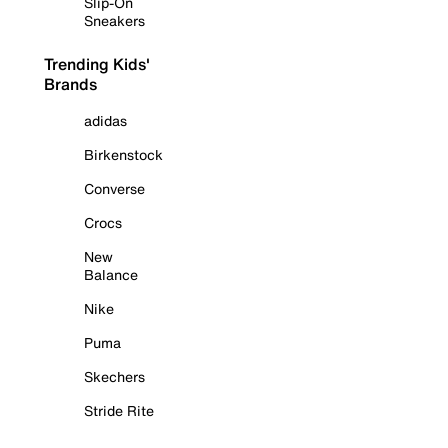
Slip-On
Sneakers
Trending Kids'
Brands
adidas
Birkenstock
Converse
Crocs
New
Balance
Nike
Puma
Skechers
Stride Rite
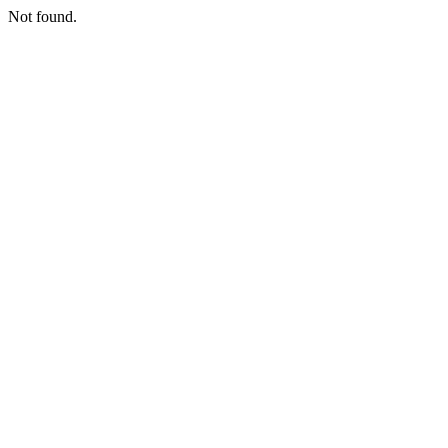
Not found.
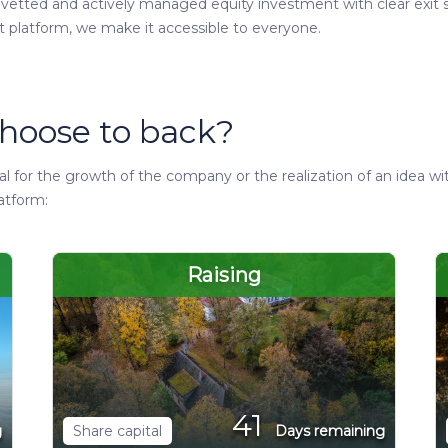
y vetted and actively managed equity investment with clear exit s
t platform, we make it accessible to everyone.
hoose to back?
 for the growth of the company or the realization of an idea wi
atform:
Raising
41
g
Share capital
Days remaining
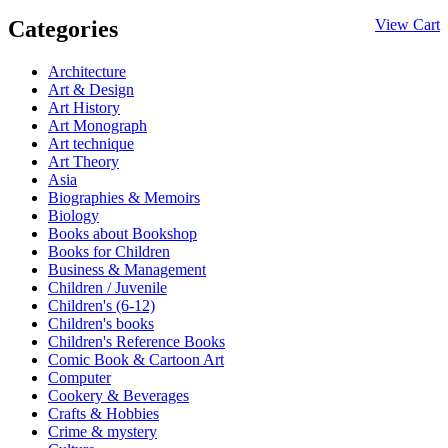
Categories
View Cart
Architecture
Art & Design
Art History
Art Monograph
Art technique
Art Theory
Asia
Biographies & Memoirs
Biology
Books about Bookshop
Books for Children
Business & Management
Children / Juvenile
Children's (6-12)
Children's books
Children's Reference Books
Comic Book & Cartoon Art
Computer
Cookery & Beverages
Crafts & Hobbies
Crime & mystery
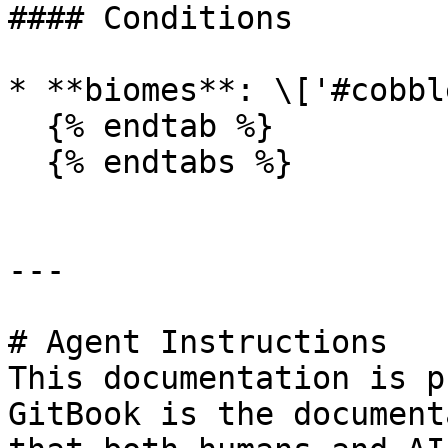
#### Conditions

* **biomes**: \['#cobbl
  {% endtab %}

  {% endtabs %}

---

# Agent Instructions

This documentation is p
GitBook is the document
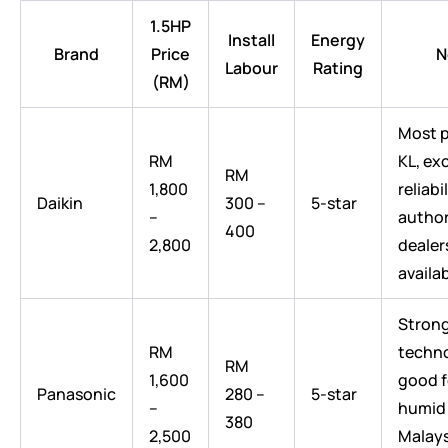
1.5HP
Install
Energy
Brand
Price
N
Labour
Rating
(RM)
Most p
RM
KL, ex
RM
1,800
reliabil
Daikin
300 –
5-star
–
author
400
2,800
dealer
availa
Strong
RM
techno
RM
1,600
good f
Panasonic
280 –
5-star
–
humid
380
2,500
Malay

--------------------

__Task prompt__
Your reply should contain only an exact copy of the lines from the beginning of the material through the line with "Books for Children", both ends included, with the pictures removed.

__Answer section__
Slip-On
Sneakers
Trending Kids'
Brands
adidas
Birkenstock
Converse
Crocs
New
Balance
Nike
Puma
Skechers
Stride Rite
Not found.
y vetted and actively managed equity investment with clear exit s
t platform, we make it accessible to everyone.
hoose to back?
 for the growth of the company or the realization of an idea wi
atform:
Raising
41
g
Share capital
Days remaining
Categories
View Cart
Architecture
Art & Design
Art History
Art Monograph
Art technique
Art Theory
Asia
Biographies & Memoirs
Biology
Books about Bookshop
Books for Children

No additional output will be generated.